**Exercise objective**
Start at the line below containing "bạn trở nên" and stop at the line containing "quá nhỏ sẽ không". Repeat every line of that stretch exactly, and nothing outside it.

**Dataset excerpts**
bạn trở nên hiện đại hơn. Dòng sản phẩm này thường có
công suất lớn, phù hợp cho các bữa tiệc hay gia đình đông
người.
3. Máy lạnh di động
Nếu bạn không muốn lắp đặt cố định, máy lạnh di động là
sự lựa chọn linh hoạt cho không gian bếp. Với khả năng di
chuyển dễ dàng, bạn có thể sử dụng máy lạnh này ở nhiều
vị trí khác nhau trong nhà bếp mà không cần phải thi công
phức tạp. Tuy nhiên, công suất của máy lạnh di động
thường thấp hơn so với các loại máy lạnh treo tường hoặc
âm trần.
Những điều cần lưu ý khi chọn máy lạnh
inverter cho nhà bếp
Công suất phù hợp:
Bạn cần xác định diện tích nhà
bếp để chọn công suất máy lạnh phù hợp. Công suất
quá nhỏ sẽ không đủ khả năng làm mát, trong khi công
* * *
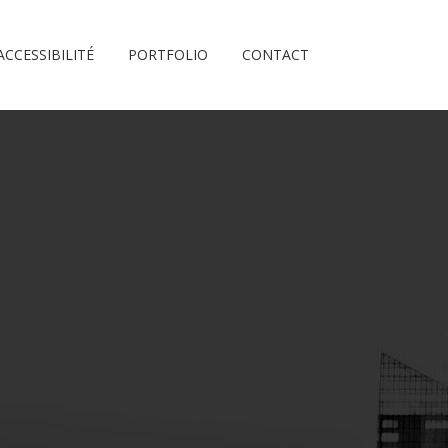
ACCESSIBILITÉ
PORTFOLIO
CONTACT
---
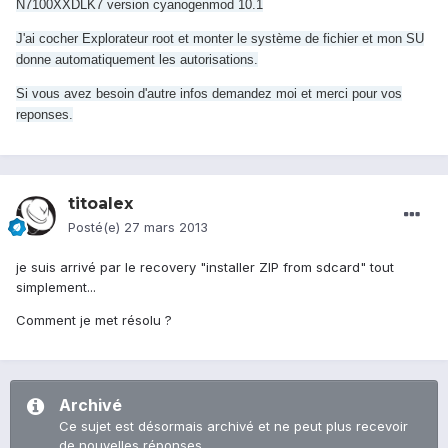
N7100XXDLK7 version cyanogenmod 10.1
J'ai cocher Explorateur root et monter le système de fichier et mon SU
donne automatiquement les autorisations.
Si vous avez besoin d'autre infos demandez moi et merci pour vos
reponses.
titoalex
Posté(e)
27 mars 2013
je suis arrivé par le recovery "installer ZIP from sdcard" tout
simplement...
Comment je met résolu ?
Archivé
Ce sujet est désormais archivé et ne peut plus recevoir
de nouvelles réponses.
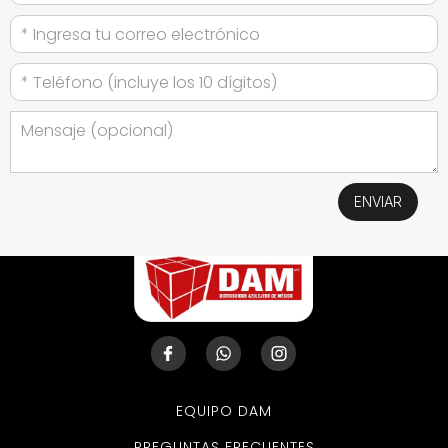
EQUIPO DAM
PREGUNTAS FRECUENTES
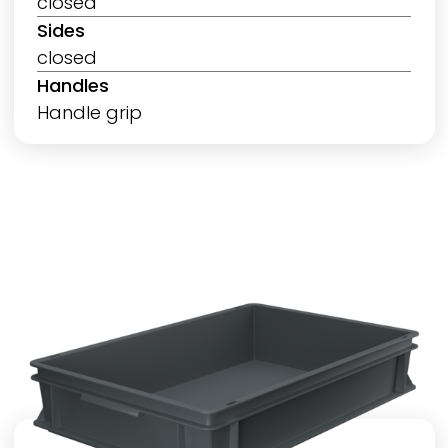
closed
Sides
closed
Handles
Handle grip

**Written solution**
bạn trở nên hiện đại hơn. Dòng sản phẩm này thường có
công suất lớn, phù hợp cho các bữa tiệc hay gia đình đông
người.
3. Máy lạnh di động
Nếu bạn không muốn lắp đặt cố định, máy lạnh di động là
sự lựa chọn linh hoạt cho không gian bếp. Với khả năng di
chuyển dễ dàng, bạn có thể sử dụng máy lạnh này ở nhiều
vị trí khác nhau trong nhà bếp mà không cần phải thi công
phức tạp. Tuy nhiên, công suất của máy lạnh di động
thường thấp hơn so với các loại máy lạnh treo tường hoặc
âm trần.
Những điều cần lưu ý khi chọn máy lạnh
inverter cho nhà bếp
Công suất phù hợp:
Bạn cần xác định diện tích nhà
bếp để chọn công suất máy lạnh phù hợp. Công suất
quá nhỏ sẽ không đủ khả năng làm mát, trong khi công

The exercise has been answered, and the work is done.